An innovative filtration based Raman mapping technique for the size characterization of anatase titanium dioxide nanoparticles

Characterization of titanium dioxide nanoparticles (TiO2-NPs) is of significant importance in the production quality control, applications and study of their toxicological effects. In this study, we developed a filtration-based Raman mapping technique as a rapid approach for the analysis of different sizes and concentrations of anatase TiO2-NPs. Four different sizes of TiO2 standards: 173, 93, 41, and 8 nm measured by electron microscopy techniques were dispersed using a probe sonicator with sodium pyrophosphate as a dispersing agent. The resulting hydrodynamic diameter measured by dynamic light scattering (DLS) was stabilized at 192, 289, 325, and 360 nm respectively as a negative correlation with the ones by TEM. These NPs were then collected on a 0.1 μm (pore size) filter membrane with a vacuum pump and scanned using a Raman imaging microscope. The result shows that the 100 × objective lens was more capable of detecting the smallest size particles (8 nm) and lowest concentration (0.0004 g L−1) evaluated than the 20 × objective lens. Moreover, at low concentrations (i.e. 0.0004 and 0.004 g L−1), we established a linear correlation between the map area covered by the particles and the particle size measured by TEM. While at higher concentration (i.e. 0.04 g L−1), a positive correlation was established between the particle size and its corresponding Raman intensity.

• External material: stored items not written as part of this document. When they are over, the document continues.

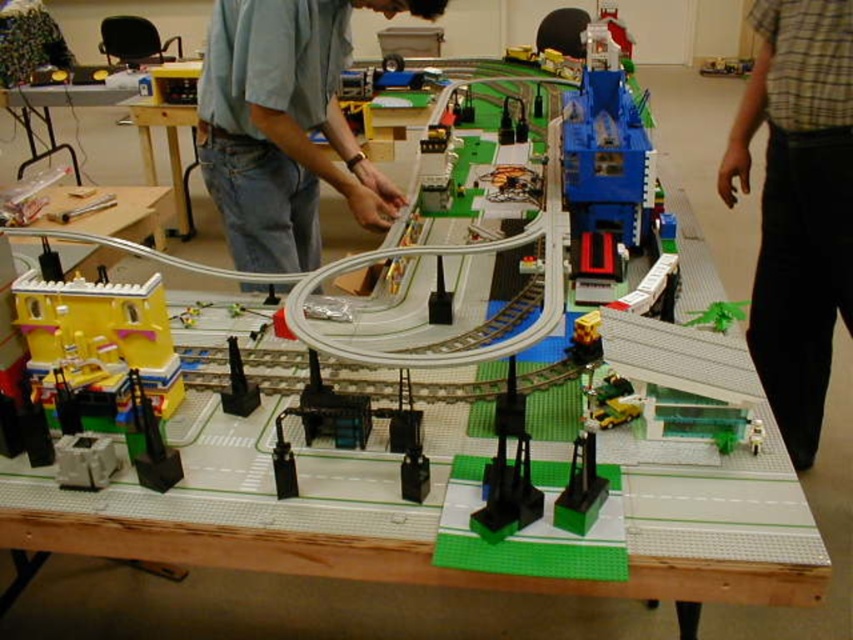 Can you confirm if plaid shirt at right is positioned below light blue denim jeans at center?

Yes, plaid shirt at right is below light blue denim jeans at center.

Describe the element at coordinates (798, 204) in the screenshot. This screenshot has width=853, height=640. I see `plaid shirt at right` at that location.

Locate an element on the screen. The height and width of the screenshot is (640, 853). plaid shirt at right is located at coordinates (798, 204).

Does light blue denim jeans at center have a larger size compared to yellow plastic building at lower left?

Yes.

Which is behind, point (258, 259) or point (38, 305)?

Positioned behind is point (258, 259).

You are a GUI agent. You are given a task and a screenshot of the screen. Output one action in this format:
    pyautogui.click(x=<x>, y=<y>)
    Task: Click on the light blue denim jeans at center
    
    Given the screenshot: What is the action you would take?
    pyautogui.click(x=283, y=125)

How distant is plaid shirt at right from white plastic table at upper left?

plaid shirt at right is 1.89 meters from white plastic table at upper left.

Is plaid shirt at right shorter than white plastic table at upper left?

In fact, plaid shirt at right may be taller than white plastic table at upper left.

Which is in front, point (842, 12) or point (120, 209)?

Positioned in front is point (842, 12).

Identify the location of plaid shirt at right. (798, 204).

These results demonstrated a successful application of Raman mapping technique in rapid characterization of the size of anatase TiO2-NPs as small as 8 nm, which will facilaite the TiO2-NPs research, production, and applications. [Display omitted] •Raman mapping can rapidly characterize the size of titanium dioxide nanoparticles.•100 × objective was capable of detecting particle size of 8 nm at 0.0004 g L−1 concentration.•Map area model can predict the particle size and hydrodynamic diameter of particles.•Raman intensity model can differentiate between nano and micro-sized particles.